RECENSIONE – Suggestiva la rotazione della scena che presenta il Teatro della Scala, anche se la struttura costringe le masse, oltre a carri e cavalli, a passare per una strettoia. Buona la direzione di Bernàcer. Cast di livello, con le voci maschili in evidenza –

Si può definire il Nabucco di Giuseppe Verdi un’opera risorgimentale? La storia direbbe di si, considerata l’immediata elezione dell’opera e del compositore a simboli della politica antiaustriaca. D’altra parte il periodo era quello, con un’Italia ancora disunita e il Lombardo-Veneto sotto il dominio dell’Austria. In quel momento la storia raccontata nel libretto di Temistocle Solera offriva un interessante parallelo tra due contesti storici molto lontani: il popolo ebreo sottomesso ai babilonesi, così come quello italiano sottomesso agli austriaci, il condottiero Nabucodonosor quale precursore del Kaiser.
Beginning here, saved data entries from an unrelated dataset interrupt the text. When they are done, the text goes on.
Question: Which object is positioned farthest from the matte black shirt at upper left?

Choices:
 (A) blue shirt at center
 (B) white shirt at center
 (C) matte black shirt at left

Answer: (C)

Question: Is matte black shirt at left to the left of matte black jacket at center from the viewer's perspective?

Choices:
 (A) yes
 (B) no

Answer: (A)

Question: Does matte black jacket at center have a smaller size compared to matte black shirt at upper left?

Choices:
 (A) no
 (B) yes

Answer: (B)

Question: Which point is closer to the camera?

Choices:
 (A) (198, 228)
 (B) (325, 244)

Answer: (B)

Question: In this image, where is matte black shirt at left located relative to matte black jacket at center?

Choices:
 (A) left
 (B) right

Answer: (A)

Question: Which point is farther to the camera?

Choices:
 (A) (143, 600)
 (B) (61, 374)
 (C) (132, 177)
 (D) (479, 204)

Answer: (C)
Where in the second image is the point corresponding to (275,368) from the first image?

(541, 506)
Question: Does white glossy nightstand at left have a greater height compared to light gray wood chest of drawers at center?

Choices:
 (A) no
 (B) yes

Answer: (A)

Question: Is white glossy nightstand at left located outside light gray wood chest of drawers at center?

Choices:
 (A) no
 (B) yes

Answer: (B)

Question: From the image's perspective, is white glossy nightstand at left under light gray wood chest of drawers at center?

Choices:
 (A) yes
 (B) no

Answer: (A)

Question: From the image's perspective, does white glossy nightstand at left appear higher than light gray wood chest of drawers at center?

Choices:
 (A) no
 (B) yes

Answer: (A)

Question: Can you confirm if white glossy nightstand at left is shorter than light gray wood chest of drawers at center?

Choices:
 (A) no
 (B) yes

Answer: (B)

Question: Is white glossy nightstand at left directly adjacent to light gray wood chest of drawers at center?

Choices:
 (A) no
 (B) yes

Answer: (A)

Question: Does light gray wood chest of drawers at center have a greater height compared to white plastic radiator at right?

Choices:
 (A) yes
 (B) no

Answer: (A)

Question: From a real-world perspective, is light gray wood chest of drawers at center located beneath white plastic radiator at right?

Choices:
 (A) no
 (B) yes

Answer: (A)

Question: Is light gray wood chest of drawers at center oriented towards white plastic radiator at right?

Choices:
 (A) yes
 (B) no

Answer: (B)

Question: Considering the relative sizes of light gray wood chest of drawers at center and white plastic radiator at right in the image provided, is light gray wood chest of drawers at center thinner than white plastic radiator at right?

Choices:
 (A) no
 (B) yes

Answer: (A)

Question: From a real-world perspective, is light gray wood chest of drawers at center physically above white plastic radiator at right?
In realtà si sa che ciò che spinse Verdi a scrivere quest’opera più che gli ideali patriottici fu un desiderio di riscatto, stimolato indubbiamente dalla vicenda narrata e dalle potenzialità che egli vi intravedeva. In questo senso anche un “risorgimento” personale, inteso proprio come rinascita, dopo un periodo nerissimo dal punto di vista umano e artistico. Ne venne fuori una musica di straordinario impatto, caratterizzata da una costruzione melodica e armonica molto semplici, imperniate su grandi temi e con un ritmo travolgente, che ancora oggi piace tanto.

2018-07-04, Arena, Nabucco (photo Ennevi, Fondazione Arena)

2018-07-04, Arena, Nabucco (photo Ennevi, Fondazione Arena)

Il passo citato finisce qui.